Look through the lines below, find those with the word "maaşı", and copy them.

Data section Start Marker

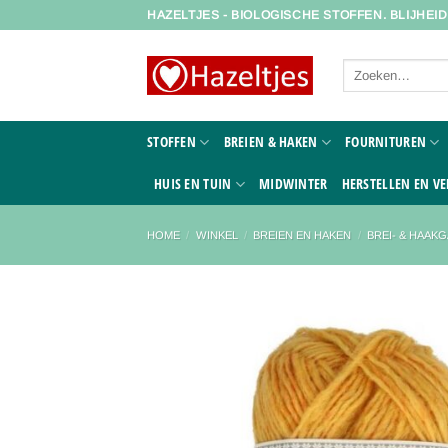
Ga
HAZELTJES - BIOLOGISCHE STOFFEN. BLIJHEI
naar
inhoud
Zoeken
naar:
STOFFEN
BREIEN & HAKEN
FOURNITUREN
HUIS EN TUIN
MIDWINTER
HERSTELLEN EN VE
HOME
/
WINKEL
/
BREIEN EN HAKEN
/
BREI- & HAAK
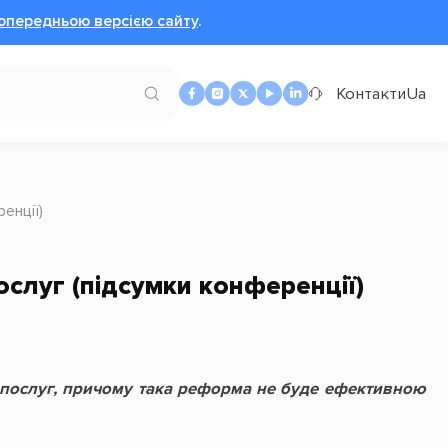
опередньою версією сайту
.
Контакти
Ua
енції)
ослуг (підсумки конференції)
х послуг, причому така реформа не буде ефективною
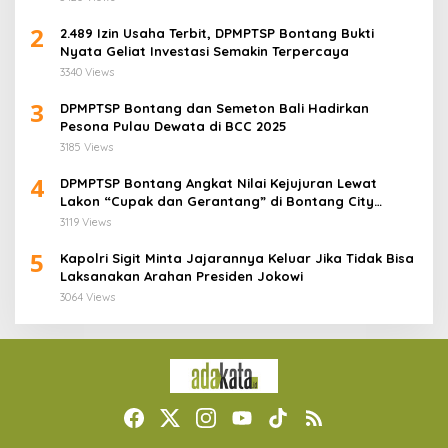
2
2.489 Izin Usaha Terbit, DPMPTSP Bontang Bukti
Nyata Geliat Investasi Semakin Terpercaya
3340 Views
3
DPMPTSP Bontang dan Semeton Bali Hadirkan
Pesona Pulau Dewata di BCC 2025
3185 Views
4
DPMPTSP Bontang Angkat Nilai Kejujuran Lewat
Lakon “Cupak dan Gerantang” di Bontang City
Carnaval 2025
3119 Views
5
Kapolri Sigit Minta Jajarannya Keluar Jika Tidak Bisa
Laksanakan Arahan Presiden Jokowi
3064 Views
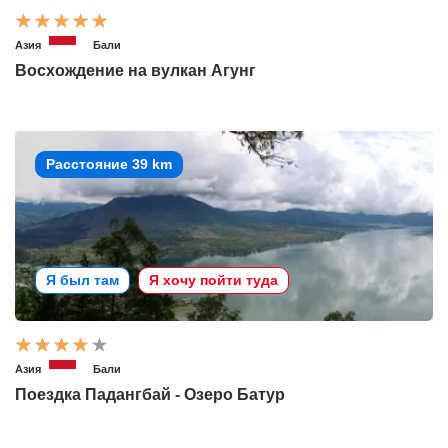
Азия
Бали
Восхождение на вулкан Агунг
Расстояние 39 km
Я был там
Я хочу пойти туда
Азия
Бали
Поездка Падангбай - Озеро Батур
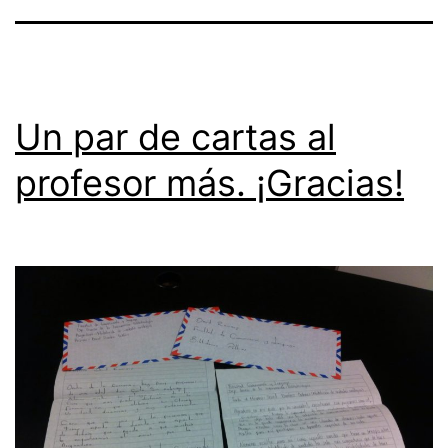
Un par de cartas al
profesor más. ¡Gracias!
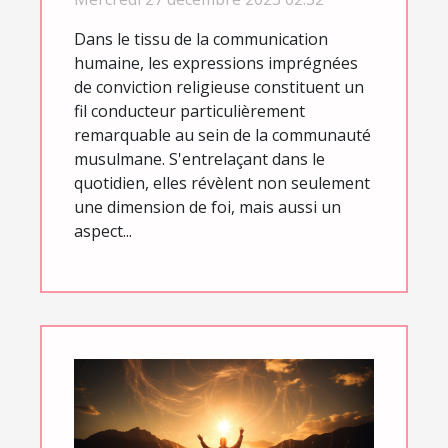
quotidienne des
Dans le tissu de la communication
musulmans
humaine, les expressions imprégnées
de conviction religieuse constituent un
fil conducteur particulièrement
remarquable au sein de la communauté
musulmane. S'entrelaçant dans le
quotidien, elles révèlent non seulement
une dimension de foi, mais aussi un
aspect...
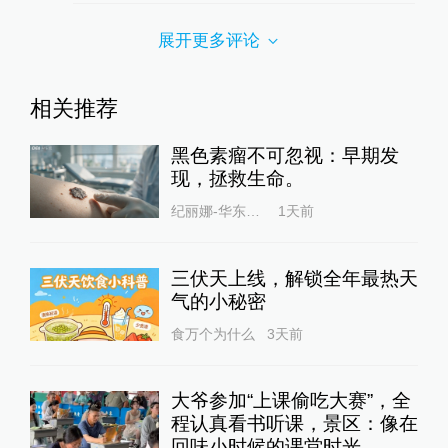
展开更多评论
相关推荐
黑色素瘤不可忽视：早期发
现，拯救生命。
纪丽娜-华东医院
1天前
三伏天上线，解锁全年最热天
气的小秘密
食万个为什么
3天前
大爷参加“上课偷吃大赛”，全
程认真看书听课，景区：像在
回味小时候的课堂时光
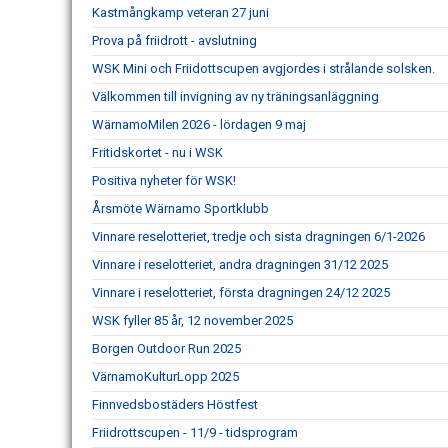
Kastmångkamp veteran 27 juni
Prova på friidrott - avslutning
WSK Mini och Friidottscupen avgjordes i strålande solsken.
Välkommen till invigning av ny träningsanläggning
WärnamoMilen 2026 - lördagen 9 maj
Fritidskortet - nu i WSK
Positiva nyheter för WSK!
Årsmöte Wärnamo Sportklubb
Vinnare reselotteriet, tredje och sista dragningen 6/1-2026
Vinnare i reselotteriet, andra dragningen 31/12 2025
Vinnare i reselotteriet, första dragningen 24/12 2025
WSK fyller 85 år, 12 november 2025
Borgen Outdoor Run 2025
VärnamoKulturLopp 2025
Finnvedsbostäders Höstfest
Friidrottscupen - 11/9 - tidsprogram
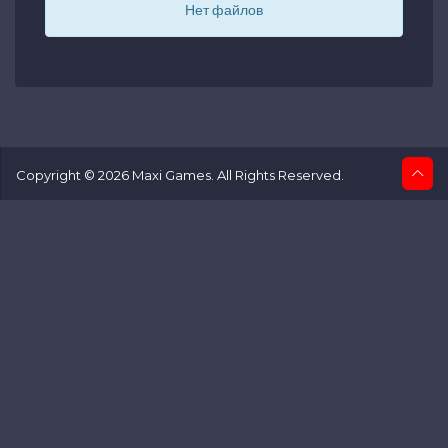
Нет файлов
Copyright © 2026 Maxi Games. All Rights Reserved.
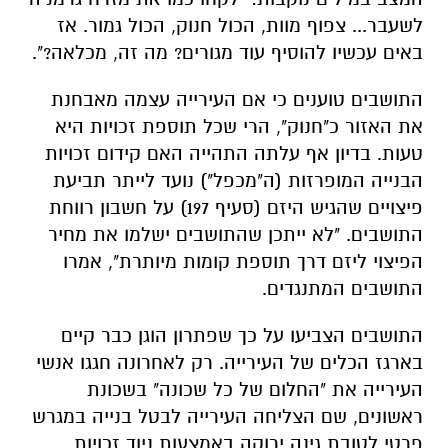
לשעבר... צפוף מוות, הכול חנוק, הכול גמור. אז
באים עכשיו להוסיף עוד מגורים? מה זה, מכלאה?".
התושבים טוענים כי אם העירייה עצמה מאבחנת
את האזור כ"חנוק", הרי שכל תוספת זכויות היא
טעות. בדיון אף עלתה התהייה האם קידום זכויות
הבנייה המופרזות (ה"מכפל") נועד לייתר תביעת
פיצויים שהגיש היזם (סעיף 197) על חשבון רווחת
התושבים. "לא ייתכן שהתושבים ישלמו את מחיר
הפיצוי ליזם דרך תוספת קומות מיותרת", אמרו
התושבים המתנגדים.
התושבים הצביעו על כך שפתרון הוגן כבר קיים
בארגז הכלים של העירייה. רק לאחרונה חגגו אנשי
העירייה את "החלום של כל שכונה" בשכונת
ראשונים, שם הצליחה העירייה לבטל בנייה במגרש
פרטי לטובת גינה ירוקה באמצעות ניוד זכויות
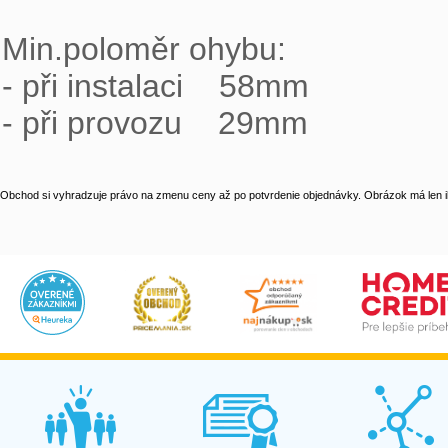
Min.poloměr ohybu:

- při instalaci    58mm

- při provozu    29mm
Obchod si vyhradzuje právo na zmenu ceny až po potvrdenie objednávky. Obrázok má len il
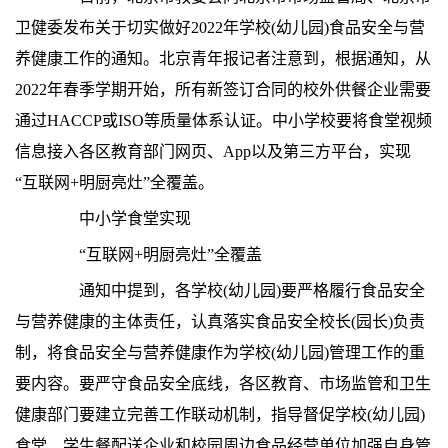
卫健委发布关于切实做好2022年学校(幼儿园)食品安全与营
养健康工作的通知。北京青年报记者注意到，根据通知，从
2022年春季学期开始，所有新签订合同的校外供餐企业需要
通过HACCP或ISO等质量体系认证。中小学校要将食堂视频
信息接入各区教育部门网页、App以及第三方平台，实现
“互联网+明厨亮灶”全覆盖。
中小学食堂实现
“互联网+明厨亮灶”全覆盖
通知中提到，各学校(幼儿园)要严格履行食品安全
与营养健康的主体责任，认真落实食品安全校长(园长)负责
制，将食品安全与营养健康作为学校(幼儿园)管理工作的重
要内容。要严守食品安全底线，各区教育、市场监管和卫生
健康部门要建立完善工作联动机制，指导督促学校(幼儿园)
食堂、学生餐配送企业和校园周边食品经营单位加强自身管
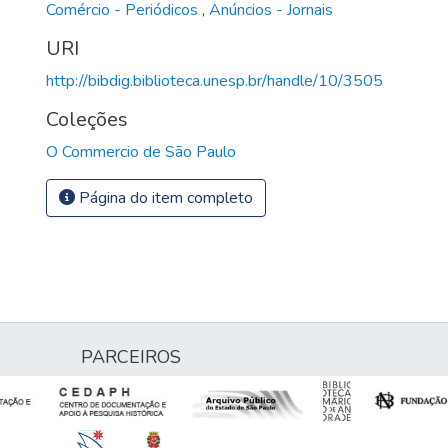
Comércio - Periódicos
,
Anúncios - Jornais
URI
http://bibdig.biblioteca.unesp.br/handle/10/3505
Coleções
O Commercio de São Paulo
Página do item completo
PARCEIROS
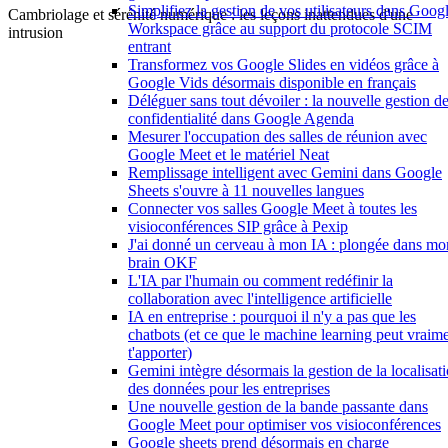
Simplifiez la gestion de vos utilisateurs dans Goog
Cambriolage et sérénité numérique : les leçons inattendues d'une
Workspace grâce au support du protocole SCIM
intrusion
entrant
Transformez vos Google Slides en vidéos grâce à
Google Vids désormais disponible en français
Déléguer sans tout dévoiler : la nouvelle gestion de
confidentialité dans Google Agenda
Mesurer l'occupation des salles de réunion avec
Google Meet et le matériel Neat
Remplissage intelligent avec Gemini dans Google
Sheets s'ouvre à 11 nouvelles langues
Connecter vos salles Google Meet à toutes les
visioconférences SIP grâce à Pexip
J'ai donné un cerveau à mon IA : plongée dans mo
brain OKF
L'IA par l'humain ou comment redéfinir la
collaboration avec l'intelligence artificielle
IA en entreprise : pourquoi il n'y a pas que les
chatbots (et ce que le machine learning peut vraim
t'apporter)
Gemini intègre désormais la gestion de la localisat
des données pour les entreprises
Une nouvelle gestion de la bande passante dans
Google Meet pour optimiser vos visioconférences
Google sheets prend désormais en charge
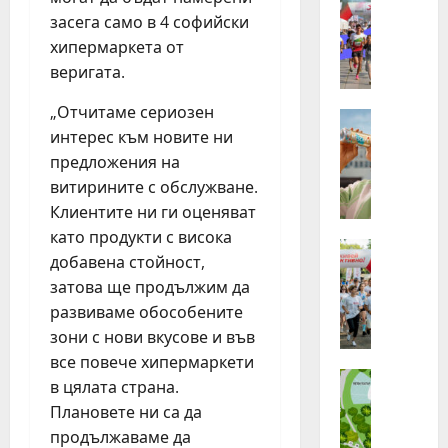
З
хора
засега само в 4 софийски
от
а
Бълг
хипермаркета от
п
бяха
избр
веригата.
ъ
сред
р
140
канд
„Отчитаме сериозен
в
Идеи
за
интерес към новите ни
Н
най-
и
маща
е
п
предложения на
лятн
стаж
с
ъ
витирините с обслужване.
прог
т
т
на
Клиентите ни ги оценяват
Нест
л
т
в
като продукти с висока
е
Идеи
а
реги
добавена стойност,
П
Г
з
затова ще продължим да
л
р
и
о
развиваме обособените
у
г
г
п
зони с нови вкусове и във
о
и
а
д
все повече хипермаркети
н
Идеи
т
и
в цялата страна.
„
г
а
н
Плановете ни са да
Н
ъ
о
а
продължаваме да
е
т
т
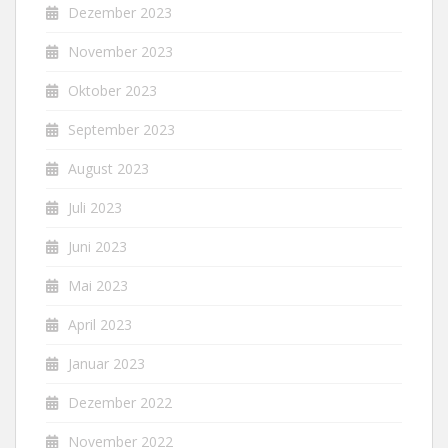
Dezember 2023
November 2023
Oktober 2023
September 2023
August 2023
Juli 2023
Juni 2023
Mai 2023
April 2023
Januar 2023
Dezember 2022
November 2022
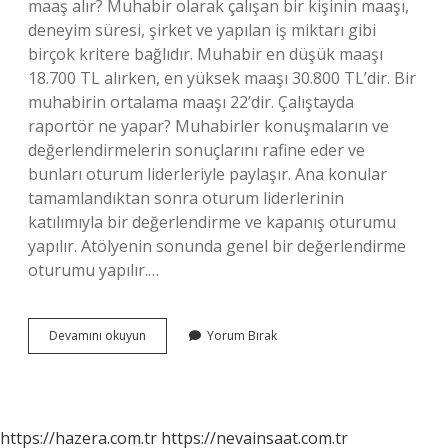
maaş alır? Muhabir olarak çalışan bir kişinin maaşı,
deneyim süresi, şirket ve yapılan iş miktarı gibi
birçok kritere bağlıdır. Muhabir en düşük maaşı
18.700 TL alırken, en yüksek maaşı 30.800 TL’dir. Bir
muhabirin ortalama maaşı 22’dir. Çalıştayda
raportör ne yapar? Muhabirler konuşmaların ve
değerlendirmelerin sonuçlarını rafine eder ve
bunları oturum liderleriyle paylaşır. Ana konular
tamamlandıktan sonra oturum liderlerinin
katılımıyla bir değerlendirme ve kapanış oturumu
yapılır. Atölyenin sonunda genel bir değerlendirme
oturumu yapılır.…
Üniversitede
Devamını okuyun
Yorum Bırak
Raportör
Nedir
https://hazera.com.tr
https://nevainsaat.com.tr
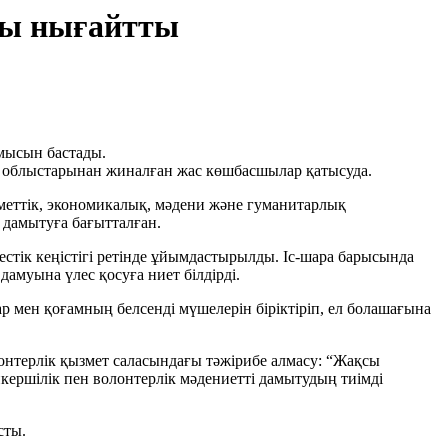
ты нығайтты
мысын бастады.
н облыстарынан жиналған жас көшбасшылар қатысуда.
уметтік, экономикалық, мәдени және гуманитарлық
 дамытуға бағытталған.
тестік кеңістігі ретінде ұйымдастырылды. Іс-шара барысында
амуына үлес қосуға ниет білдірді.
р мен қоғамның белсенді мүшелерін біріктіріп, ел болашағына
нтерлік қызмет саласындағы тәжірибе алмасу: “Жақсы
кершілік пен волонтерлік мәдениетті дамытудың тиімді
сты.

Data section End Marker

§ **Exercise answer**:
maaş alır? Muhabir olarak çalışan bir kişinin maaşı,
birçok kritere bağlıdır. Muhabir en düşük maaşı
18.700 TL alırken, en yüksek maaşı 30.800 TL’dir. Bir
muhabirin ortalama maaşı 22’dir. Çalıştayda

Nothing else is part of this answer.